== TASK INSTRUCTIONS ==
Write out every record exactly as it appears. Skip the pictures.

- - -

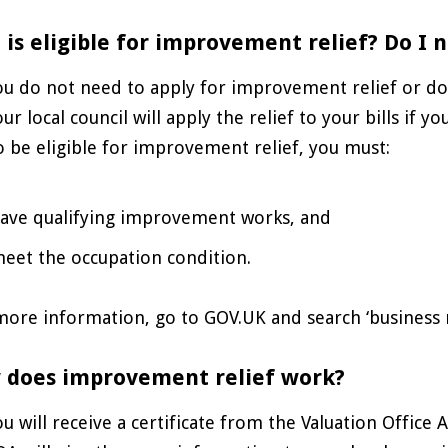
is eligible for improvement relief? Do I n
ou do not need to apply for improvement relief or do 
ur local council will apply the relief to your bills if you
o be eligible for improvement relief, you must:
ave qualifying improvement works, and
eet the occupation condition.
ore information, go to GOV.UK and search ‘business ra
 does improvement relief work?
ou will receive a certificate from the Valuation Office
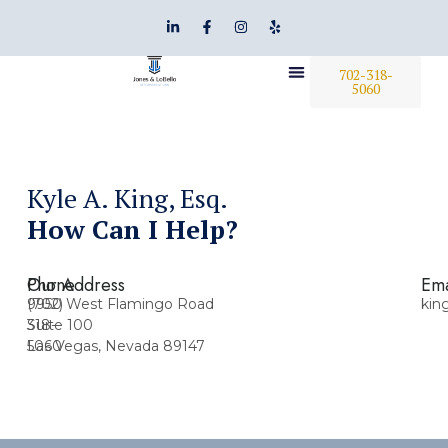
702-318-
5060
Kyle A. King, Esq.
How Can I Help?
Phone
Our Address
Ema
(702)
9950 West Flamingo Road
kin
318-
Suite 100
5060
Las Vegas, Nevada 89147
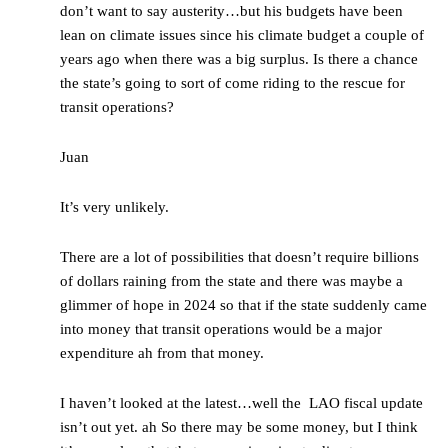
don’t want to say austerity…but his budgets have been
lean on climate issues since his climate budget a couple of
years ago when there was a big surplus. Is there a chance
the state’s going to sort of come riding to the rescue for
transit operations?
Juan
It’s very unlikely.
There are a lot of possibilities that doesn’t require billions
of dollars raining from the state and there was maybe a
glimmer of hope in 2024 so that if the state suddenly came
into money that transit operations would be a major
expenditure ah from that money.
I haven’t looked at the latest…well the LAO fiscal update
isn’t out yet. ah So there may be some money, but I think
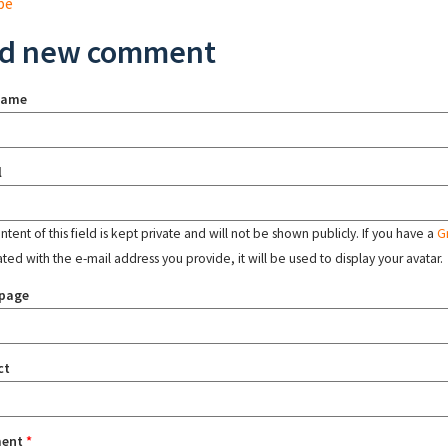
pe
d new comment
name
l
tent of this field is kept private and will not be shown publicly. If you have a
G
ated with the e-mail address you provide, it will be used to display your avatar.
page
ct
ent
*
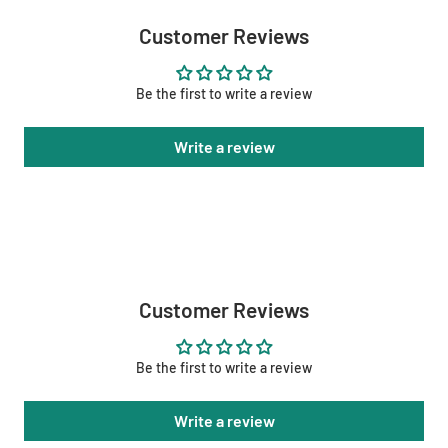
Customer Reviews
Be the first to write a review
Write a review
Customer Reviews
Be the first to write a review
Write a review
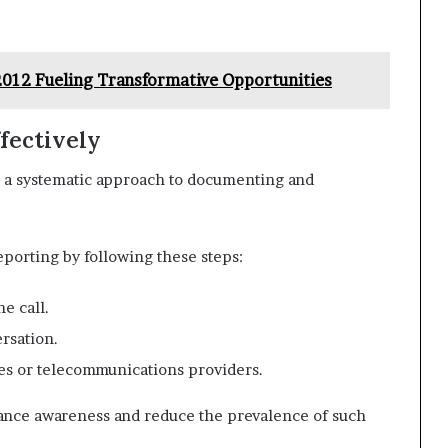
-2012 Fueling Transformative Opportunities
fectively
s a systematic approach to documenting and
eporting by following these steps:
e call.
ersation.
ies or telecommunications providers.
hance awareness and reduce the prevalence of such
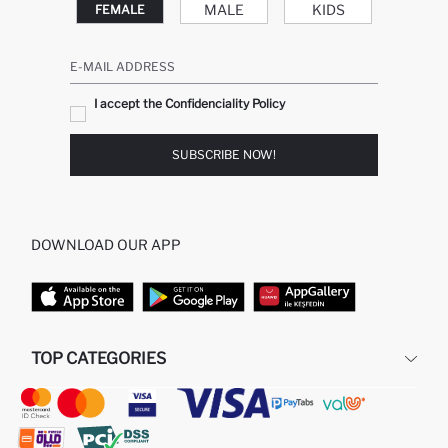
MALE
KIDS
FEMALE
E-MAIL ADDRESS
I accept the Confidenciality Policy
SUBSCRIBE NOW!
DOWNLOAD OUR APP
TOP CATEGORIES
STORES
WOMAN PERFUME
MAN PULLOVERS
MAN JEANS
MAN HOMEWEAR
WOMAN TUNICS
WOMAN PULLOVERS
WOMAN DRESS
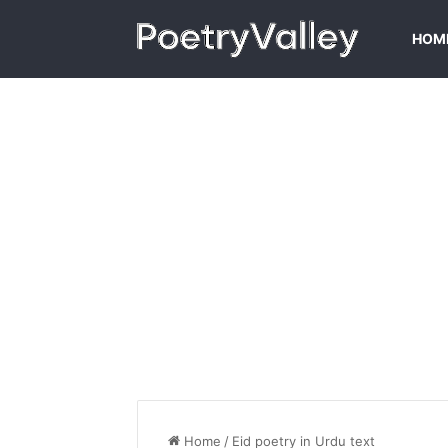
HOM
Home
/
Eid poetry in Urdu text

- - -

== PROBLEM SOLUTION ==
is eligible for improvement relief? Do I n
ou do not need to apply for improvement relief or do 
ur local council will apply the relief to your bills if you
o be eligible for improvement relief, you must:
ave qualifying improvement works, and
eet the occupation condition.
ore information, go to GOV.UK and search ‘business ra
 does improvement relief work?
ou will receive a certificate from the Valuation Office
702-318-
5060
Kyle A. King, Esq.
How Can I Help?
Phone
Our Address
Ema
(702)
9950 West Flamingo Road
kin
318-
Suite 100
5060
Las Vegas, Nevada 89147
don’t want to say austerity…but his budgets have been
lean on climate issues since his climate budget a couple of
years ago when there was a big surplus. Is there a chance
the state’s going to sort of come riding to the rescue for
transit operations?
Juan
It’s very unlikely.
There are a lot of possibilities that doesn’t require billions
of dollars raining from the state and there was maybe a
glimmer of hope in 2024 so that if the state suddenly came
into money that transit operations would be a major
expenditure ah from that money.
I haven’t looked at the latest…well the LAO fiscal update
isn’t out yet. ah So there may be some money, but I think
pe
d new comment
name
l
tent of this field is kept private and will not be shown publicly. If you have a
G
ated with the e-mail address you provide, it will be used to display your avatar.
page
ct
ent
*
Customer Reviews
Be the first to write a review
Write a review
Customer Reviews
Be the first to write a review
Write a review
-2012 Fueling Transformative Opportunities
fectively
s a systematic approach to documenting and
eporting by following these steps:
e call.
ersation.
ies or telecommunications providers.
hance awareness and reduce the prevalence of such
MALE
KIDS
FEMALE
E-MAIL ADDRESS
I accept the Confidenciality Policy
SUBSCRIBE NOW!
DOWNLOAD OUR APP
TOP CATEGORIES
STORES
WOMAN PERFUME
MAN PULLOVERS
MAN JEANS
MAN HOMEWEAR
WOMAN TUNICS
WOMAN PULLOVERS
WOMAN DRESS
HOM
Home
/
Eid poetry in Urdu text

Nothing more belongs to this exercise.